## Task directions
Filter the records below down to lines containing "aujourd".

## Study material
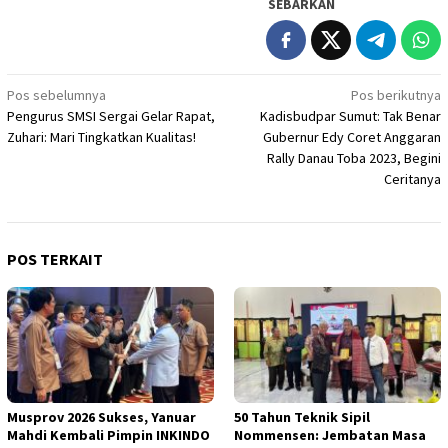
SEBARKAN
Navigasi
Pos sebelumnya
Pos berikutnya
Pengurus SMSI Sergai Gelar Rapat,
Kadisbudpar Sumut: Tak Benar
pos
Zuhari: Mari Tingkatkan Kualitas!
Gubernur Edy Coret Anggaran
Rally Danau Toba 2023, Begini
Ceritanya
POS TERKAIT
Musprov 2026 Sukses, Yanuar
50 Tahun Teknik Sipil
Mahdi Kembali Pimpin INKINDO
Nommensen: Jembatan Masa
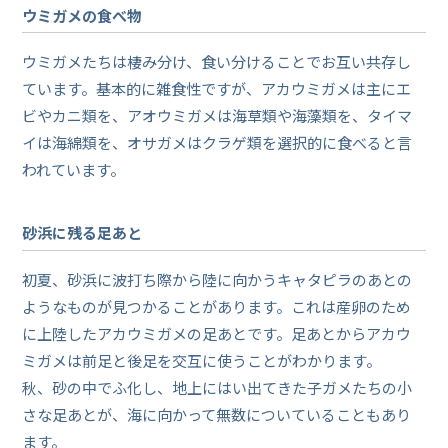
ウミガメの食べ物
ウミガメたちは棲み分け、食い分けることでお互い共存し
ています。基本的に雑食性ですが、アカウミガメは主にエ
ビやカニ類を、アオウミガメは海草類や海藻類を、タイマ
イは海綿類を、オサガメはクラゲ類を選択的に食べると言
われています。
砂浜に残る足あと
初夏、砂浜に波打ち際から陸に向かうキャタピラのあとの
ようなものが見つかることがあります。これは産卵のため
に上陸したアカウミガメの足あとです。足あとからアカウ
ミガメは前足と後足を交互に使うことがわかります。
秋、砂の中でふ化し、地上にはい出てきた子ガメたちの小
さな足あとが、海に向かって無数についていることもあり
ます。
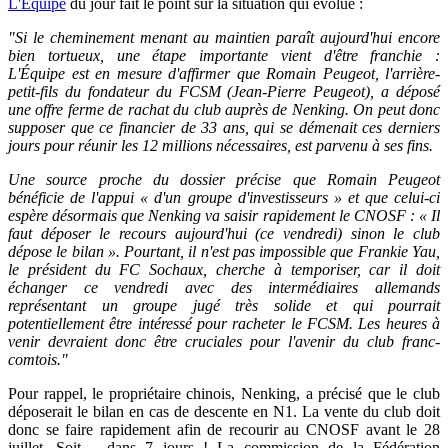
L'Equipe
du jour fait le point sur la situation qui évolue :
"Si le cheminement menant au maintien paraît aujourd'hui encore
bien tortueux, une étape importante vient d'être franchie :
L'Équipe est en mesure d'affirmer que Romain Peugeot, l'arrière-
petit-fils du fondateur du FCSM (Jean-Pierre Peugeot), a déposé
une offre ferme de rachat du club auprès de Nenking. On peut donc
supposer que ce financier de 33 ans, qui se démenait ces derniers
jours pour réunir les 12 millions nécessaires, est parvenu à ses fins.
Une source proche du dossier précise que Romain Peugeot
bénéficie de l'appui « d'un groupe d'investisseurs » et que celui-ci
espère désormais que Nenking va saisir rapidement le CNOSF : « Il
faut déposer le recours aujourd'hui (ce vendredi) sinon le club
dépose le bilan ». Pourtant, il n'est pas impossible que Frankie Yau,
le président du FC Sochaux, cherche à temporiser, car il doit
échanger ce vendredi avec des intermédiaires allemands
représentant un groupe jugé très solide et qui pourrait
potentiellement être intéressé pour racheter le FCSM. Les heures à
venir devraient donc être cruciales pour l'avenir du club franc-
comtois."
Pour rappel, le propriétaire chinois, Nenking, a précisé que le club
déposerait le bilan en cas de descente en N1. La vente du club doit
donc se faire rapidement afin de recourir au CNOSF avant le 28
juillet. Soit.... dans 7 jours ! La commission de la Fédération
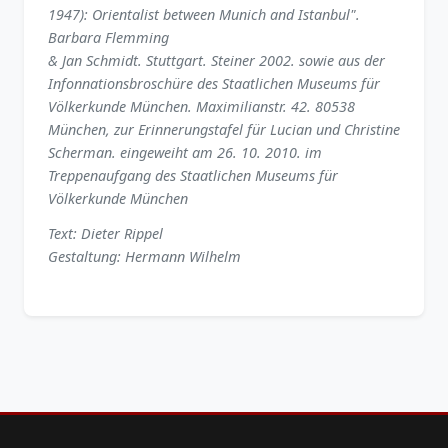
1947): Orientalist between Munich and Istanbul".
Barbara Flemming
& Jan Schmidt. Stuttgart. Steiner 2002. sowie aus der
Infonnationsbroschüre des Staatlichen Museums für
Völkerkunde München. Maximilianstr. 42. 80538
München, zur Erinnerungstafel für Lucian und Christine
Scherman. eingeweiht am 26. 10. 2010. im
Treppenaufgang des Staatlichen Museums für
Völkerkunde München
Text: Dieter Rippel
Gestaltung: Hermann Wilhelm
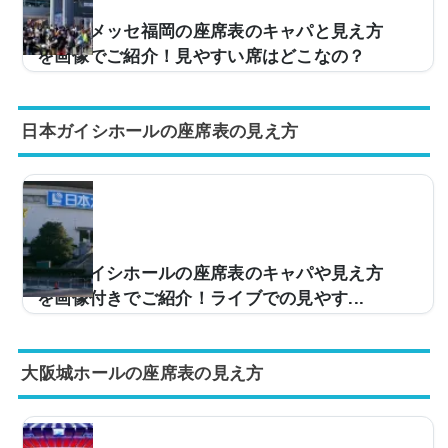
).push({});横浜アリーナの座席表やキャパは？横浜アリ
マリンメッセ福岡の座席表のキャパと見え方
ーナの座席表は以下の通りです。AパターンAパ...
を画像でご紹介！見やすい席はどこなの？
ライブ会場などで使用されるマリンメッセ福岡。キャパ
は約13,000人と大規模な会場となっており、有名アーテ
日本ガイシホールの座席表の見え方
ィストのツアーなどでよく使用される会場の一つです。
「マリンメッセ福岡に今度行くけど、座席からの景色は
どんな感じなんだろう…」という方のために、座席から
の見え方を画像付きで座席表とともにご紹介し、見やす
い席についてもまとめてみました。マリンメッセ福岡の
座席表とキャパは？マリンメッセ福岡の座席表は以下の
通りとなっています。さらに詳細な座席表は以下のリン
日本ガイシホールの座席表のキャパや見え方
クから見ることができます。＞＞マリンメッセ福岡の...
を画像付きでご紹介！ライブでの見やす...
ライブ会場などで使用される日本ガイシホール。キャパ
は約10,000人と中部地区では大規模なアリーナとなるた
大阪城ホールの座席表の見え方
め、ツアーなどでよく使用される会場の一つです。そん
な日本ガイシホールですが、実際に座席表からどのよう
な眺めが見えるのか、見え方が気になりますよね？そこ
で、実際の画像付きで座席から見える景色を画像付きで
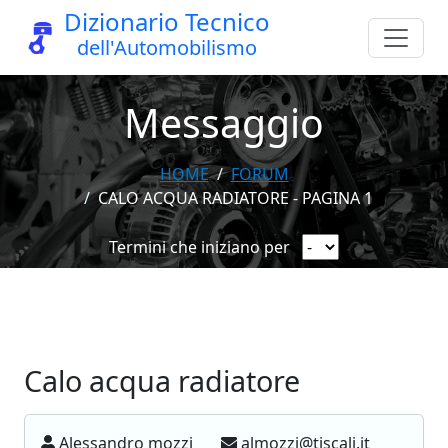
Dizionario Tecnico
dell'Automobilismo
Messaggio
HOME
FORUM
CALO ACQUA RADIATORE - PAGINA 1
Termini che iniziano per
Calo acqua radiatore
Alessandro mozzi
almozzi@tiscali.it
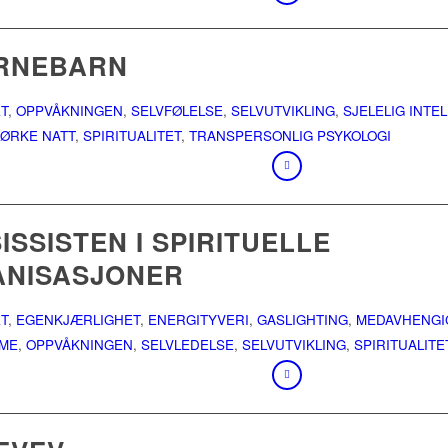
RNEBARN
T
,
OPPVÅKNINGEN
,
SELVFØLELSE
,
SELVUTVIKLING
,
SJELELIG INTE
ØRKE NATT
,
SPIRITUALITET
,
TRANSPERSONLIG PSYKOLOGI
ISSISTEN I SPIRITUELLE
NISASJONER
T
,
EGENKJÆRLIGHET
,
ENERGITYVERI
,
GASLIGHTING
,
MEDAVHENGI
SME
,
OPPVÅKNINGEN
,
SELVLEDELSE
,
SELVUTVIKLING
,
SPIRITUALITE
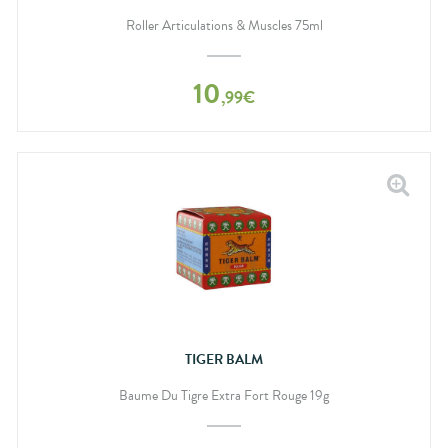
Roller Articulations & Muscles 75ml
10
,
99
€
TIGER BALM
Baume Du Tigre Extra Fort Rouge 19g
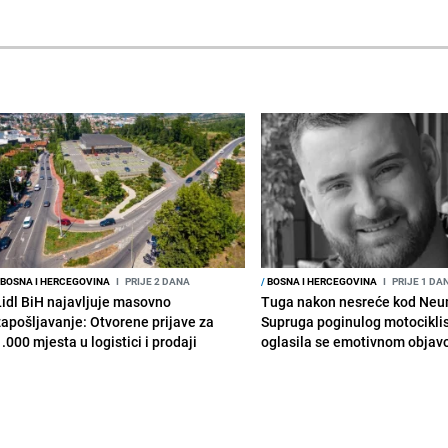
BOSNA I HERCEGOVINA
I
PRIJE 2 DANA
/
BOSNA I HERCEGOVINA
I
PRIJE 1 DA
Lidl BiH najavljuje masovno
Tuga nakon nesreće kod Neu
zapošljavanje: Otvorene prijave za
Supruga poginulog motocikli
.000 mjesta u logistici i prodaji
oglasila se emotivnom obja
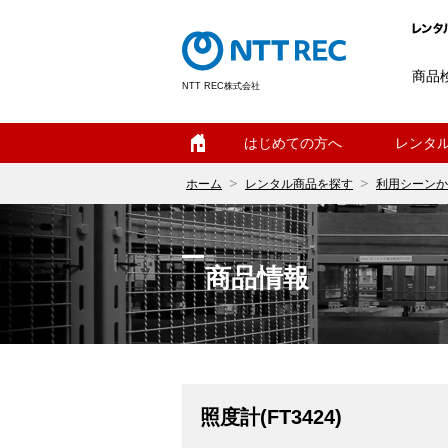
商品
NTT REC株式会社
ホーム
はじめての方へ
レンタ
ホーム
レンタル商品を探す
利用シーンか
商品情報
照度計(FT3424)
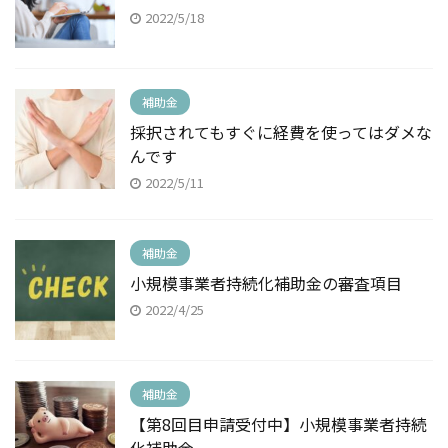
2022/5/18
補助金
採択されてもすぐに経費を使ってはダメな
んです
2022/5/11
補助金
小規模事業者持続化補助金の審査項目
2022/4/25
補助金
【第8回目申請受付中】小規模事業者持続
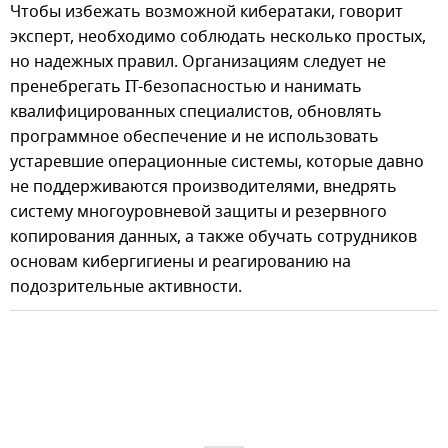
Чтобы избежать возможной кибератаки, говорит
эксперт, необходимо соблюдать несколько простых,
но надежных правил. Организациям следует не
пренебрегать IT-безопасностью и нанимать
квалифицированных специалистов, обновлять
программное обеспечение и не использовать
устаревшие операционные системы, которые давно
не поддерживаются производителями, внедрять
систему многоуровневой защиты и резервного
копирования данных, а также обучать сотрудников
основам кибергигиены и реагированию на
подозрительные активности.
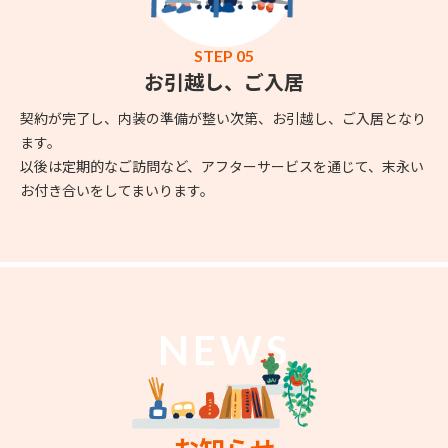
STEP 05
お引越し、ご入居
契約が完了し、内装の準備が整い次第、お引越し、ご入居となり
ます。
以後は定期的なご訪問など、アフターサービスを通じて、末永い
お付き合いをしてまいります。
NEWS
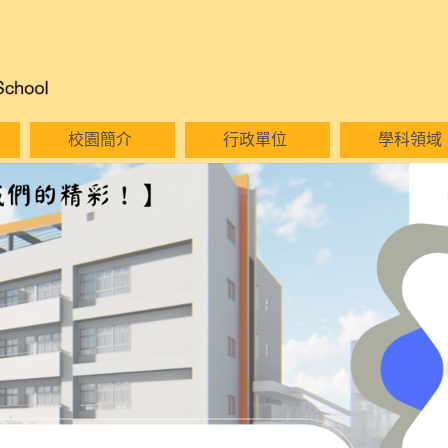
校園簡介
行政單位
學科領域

## Final answer
"Si le cheminement menant au maintien paraît aujourd'hui encore
faut déposer le recours aujourd'hui (ce vendredi) sinon le club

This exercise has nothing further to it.